I would like that at least 2 collaborators review this PR before merging, since it's a major change.

[monperrus]

This PR addresses this, and make all processors compatible.

Congrats!

Overall, it's good.

We don't want to push custom jars file in the repo. Instead, we add in the .travis.yml the lines to build it from your fork, something like

git clone --branch modified-version https://github.com/fermadeiral/sonar-java/
mvn install

[monperrus]

Plus do you plan to make a PR upstream on sonar-java?

[fermadeiral]

We don't want to push custom jars file in the repo. Instead, we add in the .travis.yml the lines to build it from your fork, something like

Done in the last commit, please check.

Plus do you plan to make a PR upstream on sonar-java?

No.

About the change regarding retrieving the issues found by SonarJava: I believe that their API is like that because the expected usage of the tool is not how we use it. I can open a PR about it, but I don't think it will be accepted.

About the change regarding fixing the bug around multiple files being analyzed: I don't know if this bug still exists in SonarJava. Let me explain. We are using the version 5.14.0, which is from August 2019. There are several versions after that one. We don't use a more recent one because all versions after 5.14.0 have a conflict with Spoon: apparently both of them use different versions of jdt. I don't know how to fix this issue, and to be honest I didn't try to search too much because my priority is to make all processors compatible and the version we are using is not that old (for now). However, I'm going to create an issue in our repo about this after this PR is merged, because we want to be able to upgrade SonarJava here one day. Finally, I don't know if the bug still exists in SonarJava because we are not using latest versions and maybe the bug was already fixed in them.

[monperrus]

Thanks for the explanation, I agree with the prioritization (follow-up is #89).

LGTM.

@henry-lp would you have a look?

[henry-lp]

@monperrus yes :) .

@fermadeiral , we need to install your modded sonar-java as a local dependency to run ?
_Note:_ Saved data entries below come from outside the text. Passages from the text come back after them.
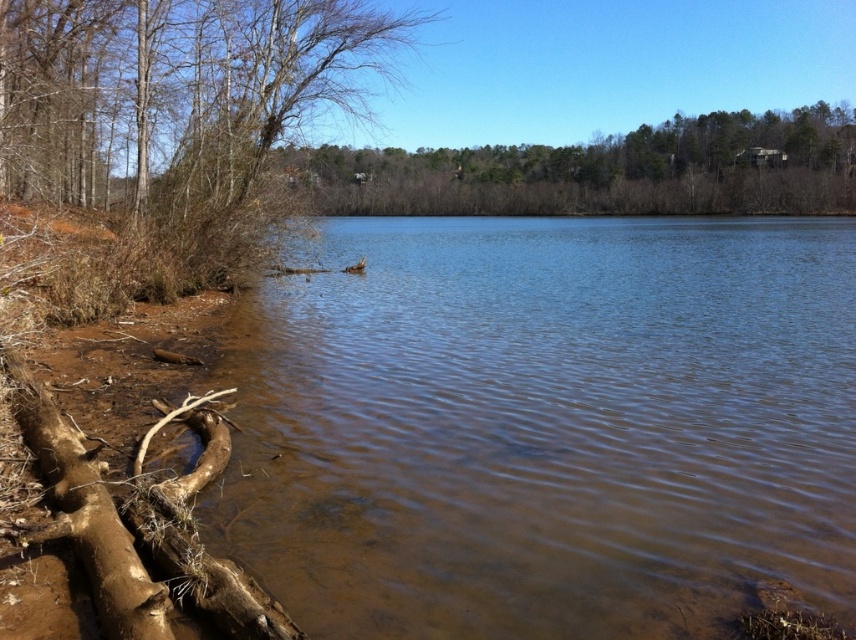 You are a kayaker planning to paddle from the brown bark tree at left to the brown sediment water at lower left. Based on the scene, which direction should you paddle to reach the sediment water?

The brown sediment water at lower left is larger in size than the brown bark tree at left, so you should paddle towards the lower left direction to reach the sediment water. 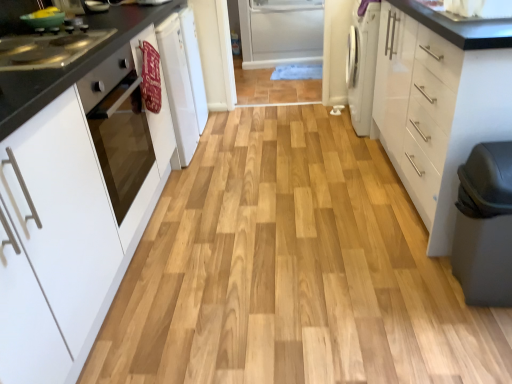 Question: Does white matte cabinet at left, which is counted as the 1th cabinetry, starting from the left, appear on the left side of white glossy oven at left?

Choices:
 (A) yes
 (B) no

Answer: (A)

Question: Does white matte cabinet at left, which appears as the second cabinetry when viewed from the right, lie behind white glossy oven at left?

Choices:
 (A) no
 (B) yes

Answer: (A)

Question: Could white glossy oven at left be considered to be inside white matte cabinet at left, which appears as the second cabinetry when viewed from the right?

Choices:
 (A) no
 (B) yes

Answer: (B)

Question: Would you consider white matte cabinet at left, which is counted as the 1th cabinetry, starting from the left, to be distant from white glossy oven at left?

Choices:
 (A) no
 (B) yes

Answer: (A)

Question: Does white matte cabinet at left, which appears as the second cabinetry when viewed from the right, come in front of white glossy oven at left?

Choices:
 (A) yes
 (B) no

Answer: (A)

Question: Is white matte cabinet at left, which is counted as the 1th cabinetry, starting from the left, situated inside white glossy cabinet at right, positioned as the second cabinetry in left-to-right order, or outside?

Choices:
 (A) outside
 (B) inside

Answer: (A)

Question: Relative to white glossy cabinet at right, positioned as the second cabinetry in left-to-right order, is white matte cabinet at left, which appears as the second cabinetry when viewed from the right, in front or behind?

Choices:
 (A) behind
 (B) front

Answer: (B)

Question: From a real-world perspective, is white matte cabinet at left, which is counted as the 1th cabinetry, starting from the left, physically located above or below white glossy cabinet at right, positioned as the second cabinetry in left-to-right order?

Choices:
 (A) above
 (B) below

Answer: (A)

Question: Is point click(x=27, y=264) positioned closer to the camera than point click(x=380, y=6)?

Choices:
 (A) closer
 (B) farther

Answer: (A)

Question: Is point (467, 11) positioned closer to the camera than point (128, 147)?

Choices:
 (A) farther
 (B) closer

Answer: (B)

Question: Is white glossy sink at upper right inside the boundaries of white glossy oven at left, or outside?

Choices:
 (A) outside
 (B) inside

Answer: (A)

Question: In terms of width, does white glossy sink at upper right look wider or thinner when compared to white glossy oven at left?

Choices:
 (A) wide
 (B) thin

Answer: (A)

Question: From a real-world perspective, is white glossy sink at upper right physically located above or below white glossy oven at left?

Choices:
 (A) below
 (B) above

Answer: (B)

Question: From the image's perspective, is white matte cabinet at left, which appears as the second cabinetry when viewed from the right, above or below black glossy countertop at left?

Choices:
 (A) below
 (B) above

Answer: (A)

Question: Would you say white matte cabinet at left, which appears as the second cabinetry when viewed from the right, is to the left or to the right of black glossy countertop at left in the picture?

Choices:
 (A) right
 (B) left

Answer: (B) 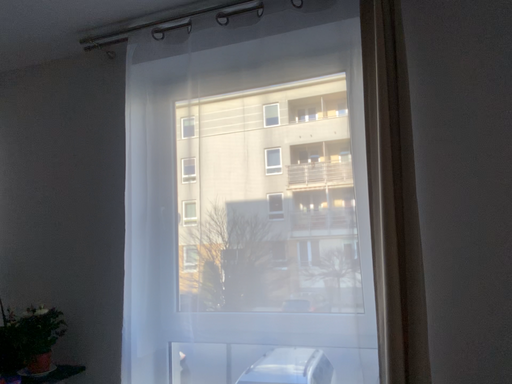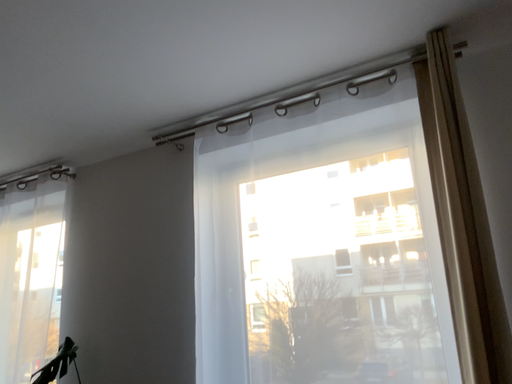 Question: How did the camera likely rotate when shooting the video?

Choices:
 (A) rotated upward
 (B) rotated downward

Answer: (A) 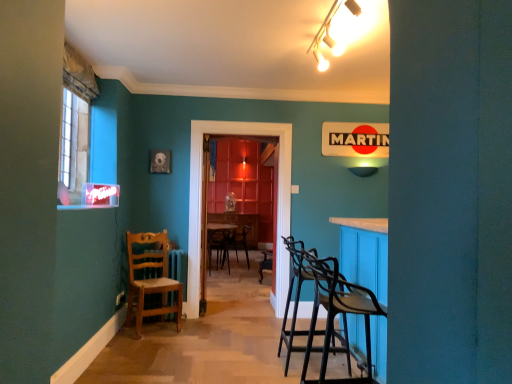 This screenshot has width=512, height=384. I want to click on free spot above matte white lampshade at upper right (from a real-world perspective), so (x=366, y=160). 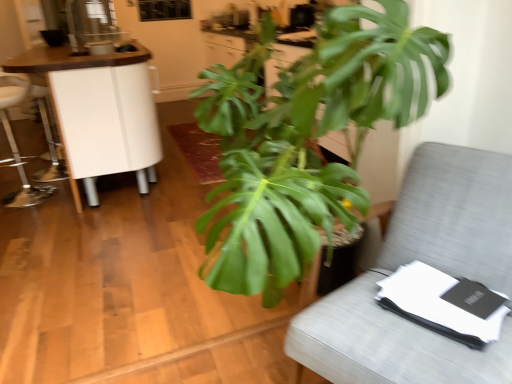 Question: Would you consider gray fabric chair at right to be distant from metallic silver swivel chair at left?

Choices:
 (A) no
 (B) yes

Answer: (B)

Question: From the image's perspective, does gray fabric chair at right appear higher than metallic silver swivel chair at left?

Choices:
 (A) yes
 (B) no

Answer: (B)

Question: Is gray fabric chair at right aimed at metallic silver swivel chair at left?

Choices:
 (A) no
 (B) yes

Answer: (A)

Question: Does gray fabric chair at right appear on the right side of metallic silver swivel chair at left?

Choices:
 (A) yes
 (B) no

Answer: (A)

Question: Is the position of gray fabric chair at right more distant than that of metallic silver swivel chair at left?

Choices:
 (A) no
 (B) yes

Answer: (A)

Question: In terms of width, does green leafy plant at center look wider or thinner when compared to gray fabric chair at right?

Choices:
 (A) wide
 (B) thin

Answer: (A)

Question: Is point (331, 165) positioned closer to the camera than point (452, 251)?

Choices:
 (A) closer
 (B) farther

Answer: (A)

Question: Considering the positions of green leafy plant at center and gray fabric chair at right in the image, is green leafy plant at center bigger or smaller than gray fabric chair at right?

Choices:
 (A) small
 (B) big

Answer: (B)

Question: Do you think green leafy plant at center is within gray fabric chair at right, or outside of it?

Choices:
 (A) outside
 (B) inside

Answer: (A)

Question: In terms of height, does white glossy cabinet at left look taller or shorter compared to metallic silver swivel chair at left?

Choices:
 (A) tall
 (B) short

Answer: (A)

Question: From the image's perspective, relative to metallic silver swivel chair at left, is white glossy cabinet at left above or below?

Choices:
 (A) above
 (B) below

Answer: (A)

Question: From a real-world perspective, is white glossy cabinet at left physically located above or below metallic silver swivel chair at left?

Choices:
 (A) above
 (B) below

Answer: (A)

Question: Would you say white glossy cabinet at left is to the left or to the right of metallic silver swivel chair at left in the picture?

Choices:
 (A) right
 (B) left

Answer: (A)

Question: Considering the positions of gray fabric chair at right and metallic silver swivel chair at left in the image, is gray fabric chair at right taller or shorter than metallic silver swivel chair at left?

Choices:
 (A) tall
 (B) short

Answer: (B)

Question: From the image's perspective, is gray fabric chair at right above or below metallic silver swivel chair at left?

Choices:
 (A) above
 (B) below

Answer: (B) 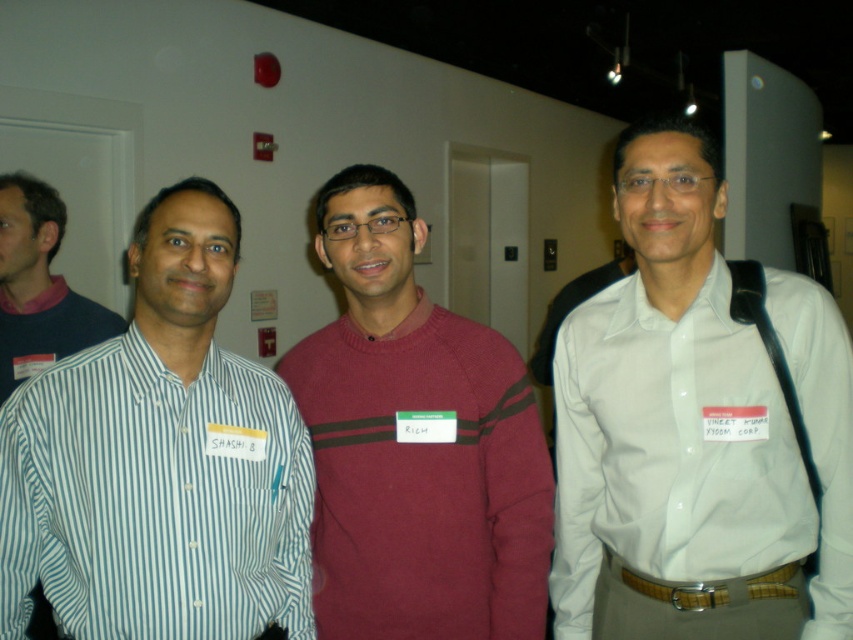 Who is positioned more to the right, maroon sweater at center or white cotton shirt at right?

Positioned to the right is white cotton shirt at right.

Between point (393, 374) and point (718, 268), which one is positioned in front?

Point (718, 268) is in front.

At what (x,y) coordinates should I click in order to perform the action: click on maroon sweater at center. Please return your answer as a coordinate pair (x, y). This screenshot has height=640, width=853. Looking at the image, I should click on (415, 444).

Where is `maroon sweater at center`? The width and height of the screenshot is (853, 640). maroon sweater at center is located at coordinates (415, 444).

Can you confirm if white cotton shirt at right is shorter than striped cotton shirt at left?

No.

Is point (672, 531) closer to camera compared to point (39, 257)?

Yes, point (672, 531) is in front of point (39, 257).

The width and height of the screenshot is (853, 640). What are the coordinates of `white cotton shirt at right` in the screenshot? It's located at (607, 445).

Is white striped shirt at left shorter than white cotton shirt at right?

Correct, white striped shirt at left is not as tall as white cotton shirt at right.

Who is taller, white striped shirt at left or white cotton shirt at right?

Standing taller between the two is white cotton shirt at right.

Which is in front, point (67, 620) or point (593, 330)?

Point (67, 620)

Where is `white striped shirt at left`? white striped shirt at left is located at coordinates (155, 499). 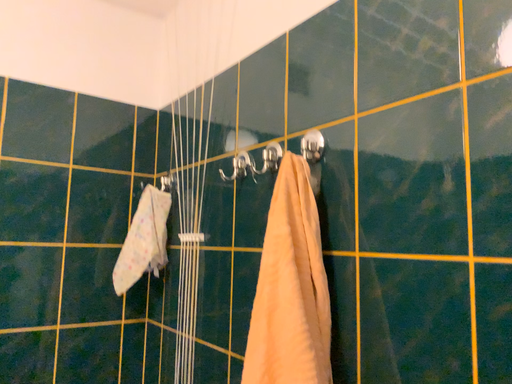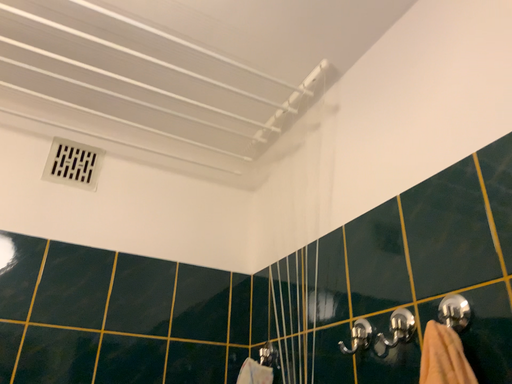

This might be a bit problematic later when we run this in the CI like Jenkins (Not every Jenkins server has Maven). We can either :

• Make double checking with sonar-java as an optional step specified through JSAP
• Deploy the modded version to maven repo and import that for now (Until we maybe can merge these to the main sonar-java repo sometimes in the future)

WDYT ? :)

[fermadeiral]

we need to install your modded sonar-java as a local dependency to run ?

Yes, see the changes in the README.md and .travis.yml files.

This might be a bit problematic later when we run this in the CI like Jenkins (Not every Jenkins server has Maven).

How are we going to run sonarqube-repair in the first place, then? My point is: if we are going to run sonarqube-repair with a jar, the dependency of the changed sonar-java would be already packed with our sonarqube-repair jar.

Make double checking with sonar-java as an optional step specified through JSAP

I don't follow you. What does that mean?

Deploy the modded version to maven repo and import that for now

I believe we can do that, but I'm not sure what that changes, maybe I don't follow the root cause of the problem you are predicting.

[henry-lp]

@fermadeiral , I see. If the deployed version of Sonarqube repair contains your modded dependency then there's no problem. :)

[fermadeiral]

@henry-lp are you sure? Because we can find alternatives if how the things are now will complicate our life later.

[henry-lp]

I am sure about the integration part with Repairnator , since I import this as a dependency and as long as that contains the correct packages then I have no issues :) .

[fermadeiral]

Ok, then. Thank you for your feedback, @henry-lp!

[fermadeiral]

I performed two more commits, but only with minor updates according to the major changes this PR contains.